Stellantis, owner of Jeep and Chrysler, has begun a major operational restructure after poor returns from electric vehicle investments.
On Friday, it disclosed impairment charges over $26 billion, mainly from cancelled EV projects, supply chain changes, and €6.5 billion in payments over four years. Shares (STLA) fell by up to 30 per cent. Ford and General Motors have made similar costly shifts recently.
U.S. firms boosted EV spending under Biden emissions rules, expecting states to follow California’s petrol car sales ban. The Trump administration axed these standards, subsidies, and state powers.
Stellantis CEO Antonio Filosa said the €22.2 billion charges “largely reflect the cost of over-estimating the pace of the energy transition.”
The company’s statement noted the EV shift “needs to be governed by demand rather than command.”
“Stellantis is committed to being a beacon for freedom of choice, including for those customers whose lifestyles and working requirements make the company’s growing range of hybrid and advanced internal combustion engine vehicles the right solution for them,” it added.
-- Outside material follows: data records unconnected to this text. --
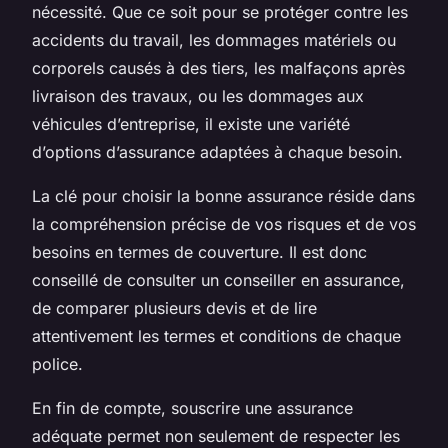
nécessité. Que ce soit pour se protéger contre les
accidents du travail, les dommages matériels ou
corporels causés à des tiers, les malfaçons après
livraison des travaux, ou les dommages aux
véhicules d’entreprise, il existe une variété
d’options d’assurance adaptées à chaque besoin.
La clé pour choisir la bonne assurance réside dans
la compréhension précise de vos risques et de vos
besoins en termes de couverture. Il est donc
conseillé de consulter un conseiller en assurance,
de comparer plusieurs devis et de lire
attentivement les termes et conditions de chaque
police.
En fin de compte, souscrire une assurance
adéquate permet non seulement de respecter les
Provisions of €14.7 billion realign products for U.S. tastes and new rules, including €2.9 billion in write-offs.
Ahead of 26 February results, Stellantis posted a 2025 net loss and skipped the 2026 dividend. Liquidity remains at €46 billion with new bonds. It plans a $13 billion U.S. investment, 10 launches with HEMI engines, 5,000 jobs, and selling its battery stake to LG Energy Solution.
A new strategy targets mid-single-digit growth next year. Europe’s EU softened its 2035 engine ban to 90 per cent of sales. EV demand stays weak with poor charging networks.
Production emissions match for petrol, hybrids, and EVs until batteries; EVs are 40 per cent dirtier to make due to mining. Over lifetimes, EVs emit 40 per cent less carbon than petrol cars.